Opinion
February 11, 1988
Appeal from the Supreme Court, New York County (Allen Murray Meyers, J.).
During the course of his testimony, complaining witness Rajendra Singh was permitted to testify he had seen defendant during two prior attempts by defendant to rob him. The prior incidents, which went unreported, were alleged to have occurred in the two-year period preceding the robbery attempt for which defendant was on trial. This evidence of uncharged crimes, to which defendant raised timely objection, was admitted for the purpose of establishing identity under the rule of People v Molineux ( 168 N.Y. 264, 293).
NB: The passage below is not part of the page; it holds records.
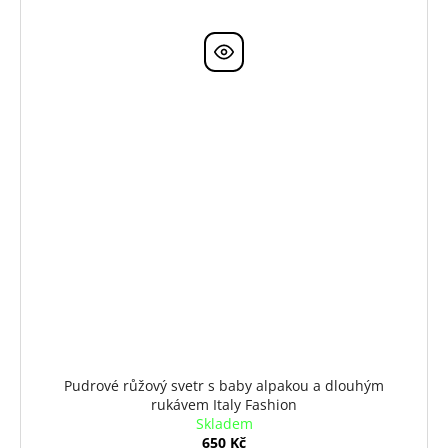
Pudrové růžový svetr s baby alpakou a dlouhým
rukávem Italy Fashion
Skladem
650 Kč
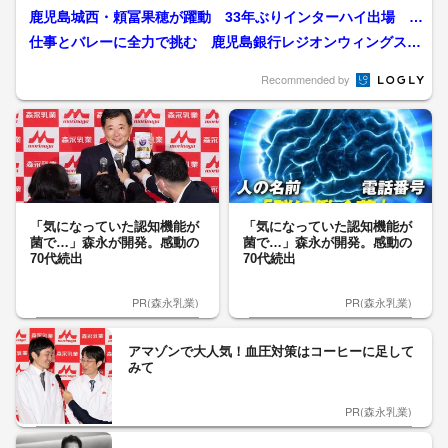
内でトレーニング中
鹿児島城西・頼冨果穂が躍動 33年ぶりインターハイ出場 川
内商工も6年連続 男女...
仕事とバレーに全力で挑む 鹿児島銀行レジオンウィングス、
地元・薩摩川内でレギュラ...
Recommended by
「気になっていた認知機能が
「気になっていた認知機能が
菌で…」森永が開発。感動の
菌で…」森永が開発。感動の
70代続出
70代続出
PR(森永乳業)
PR(森永乳業)
アマゾンで大人気！血圧対策はコーヒーに足して
みて
PR(森永乳業)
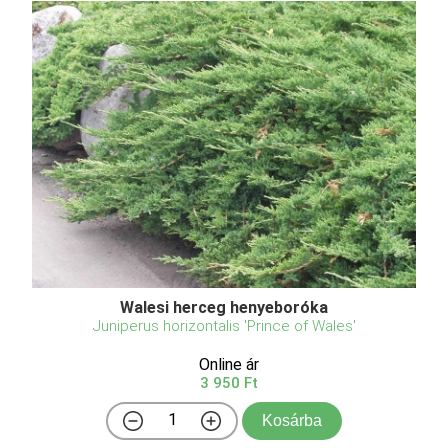
Walesi herceg henyeboróka
Juniperus horizontalis 'Prince of Wales'
Online ár
3 950 Ft
Kosárba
It is well established that evidence of an uncharged crime may not be introduced as a Molineux "identity" exception in the absence of a unique modus operandi. (People v Robinson, 68 N.Y.2d 541. ) In order to qualify as such, a defendant's method must have a "concurrence of common features" or be characterized by "distinguishing oddities". (People v Johnson, 114 A.D.2d 210, 212.) This insures that the commission of the uncharged crime was accomplished in a manner sufficiently unique to aid in identifying the defendant. (People v Sanza, 121 A.D.2d 89, 95.)
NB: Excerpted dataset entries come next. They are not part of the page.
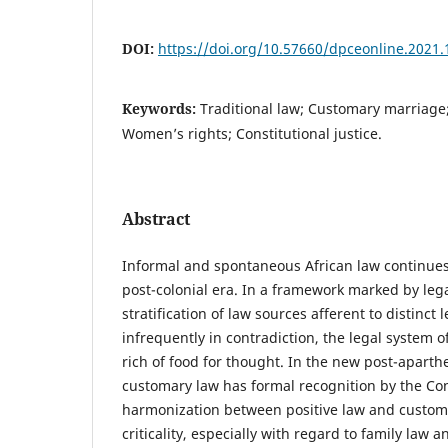
DOI:
https://doi.org/10.57660/dpceonline.2021.
Keywords:
Traditional law; Customary marriage;
Women’s rights; Constitutional justice.
Abstract
Informal and spontaneous African law continues t
post-colonial era. In a framework marked by leg
stratification of law sources afferent to distinct 
infrequently in contradiction, the legal system 
rich of food for thought. In the new post-aparthe
customary law has formal recognition by the Con
harmonization between positive law and custom
criticality, especially with regard to family law 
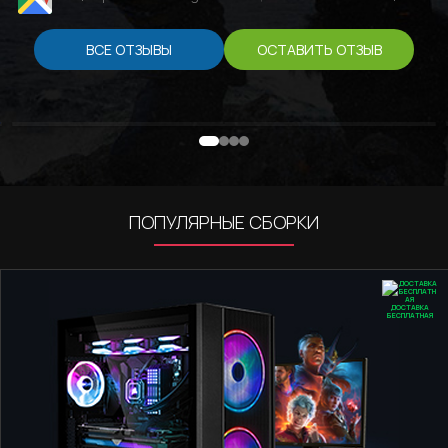
ВСЕ ОТЗЫВЫ
ОСТАВИТЬ ОТЗЫВ
ПОПУЛЯРНЫЕ СБОРКИ
ДОСТАВКА
БЕСПЛАТНАЯ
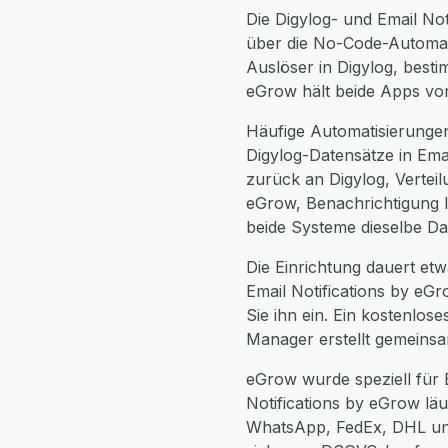
Die Digylog- und Email Not
über die No-Code-Automati
Auslöser in Digylog, besti
eGrow hält beide Apps von
Häufige Automatisierungen
Digylog-Datensätze in Ema
zurück an Digylog, Verteil
eGrow, Benachrichtigung I
beide Systeme dieselbe Da
Die Einrichtung dauert etwa
Email Notifications by eG
Sie ihn ein. Ein kostenlos
Manager erstellt gemeinsa
eGrow wurde speziell für 
Notifications by eGrow läu
WhatsApp, FedEx, DHL und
Here, the People make no claim of a unique modus operandi and none may be gleaned from the record. In the attempted robbery which was the subject of the trial, defendant was alleged to have been 1 of 5 men who surrounded the complainant at approximately 2:10 P.M. on April 6, 1986 in a subway passageway. The men scattered and ran, after the complainant hit defendant in the stomach. In the earlier of the two prior incidents, defendant was alleged to have panhandled a dollar from complainant at approximately 6:00 P.M. in March 1984 and to have then followed his victim to a building where he grabbed him from behind, running off only when the complainant screamed. The second of the prior aborted robberies occurred in the early morning hours of December 24, 1984, when defendant allegedly grabbed the complainant from behind as the latter opened the front door to his building with a key, but the would-be victim escaped into the locked building.
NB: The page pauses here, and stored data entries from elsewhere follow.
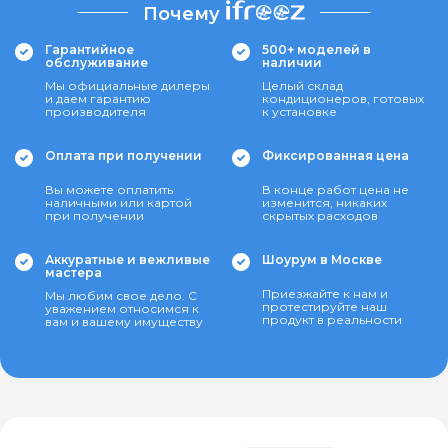
Почему
Гарантийное
500+ моделей в
обслуживание
наличии
Мы официальные дилеры
Целый склад
и даем гарантию
кондиционеров, готовых
производителя
к установке
Оплата при получении
Фиксированная цена
Вы можете оплатить
В конце работ цена не
наличными или картой
изменится, никаких
при получении
скрытых расходов
Аккуратные и вежливые
Шоурум в Москве
мастера
Приезжайте к нам и
Мы любим свое дело. С
протестируйте наш
уважением относимся к
продукт в реальности
вам и вашему имуществу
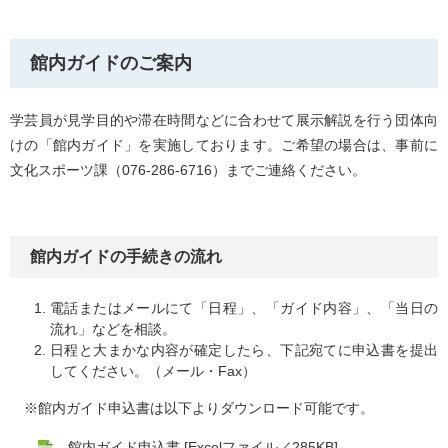
館内ガイドのご案内
学芸員が見学目的や滞在時間などに合わせて展示解説を行う団体向
けの「館内ガイド」を実施しております。ご希望の場合は、事前に
文化スポーツ課（076-286-6716）までご連絡ください。
館内ガイドの手続きの流れ
電話またはメールにて「日程」、「ガイド内容」、「当日の
流れ」などを相談。
日程と大まかな内容が確定したら、下記宛てに申込書を提出
してください。（メール・Fax）
※館内ガイド申込書は以下よりダウンロード可能です。
館内ガイド申込書 [Excelファイル／285KB]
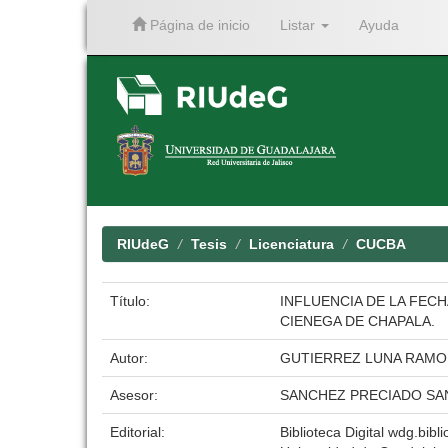
Página de inicio
Listar
Ayuda
Skip
navigation
RIUdeG
Tesis
Licenciatura
CUCBA
Título:
INFLUENCIA DE LA FECH
CIENEGA DE CHAPALA.
Autor:
GUTIERREZ LUNA RAM
Asesor:
SANCHEZ PRECIADO SA
Editorial:
Biblioteca Digital wdg.bibli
Absent a unique modus operandi, it was an abuse of discretion for the trial court to admit evidence of prior robbery attempts for the purpose of establishing defendant's identity. (People v Robinson, supra, at 550; People v Johnson, supra, at 212.) The record reveals that the People made a prudent offer to compromise by limiting the complainant's testimony to merely stating that he had previously seen the defendant on two prior occasions. Such testimony, when preceded by careful instruction to the witness, could have been properly subjected to cross-examination without threat of disclosure of improper matter.
We have examined defendant's remaining contention and find it to be without merit.
Concur — Kupferman, J.P., Milonas, Kassal, Rosenberger and Ellerin, JJ.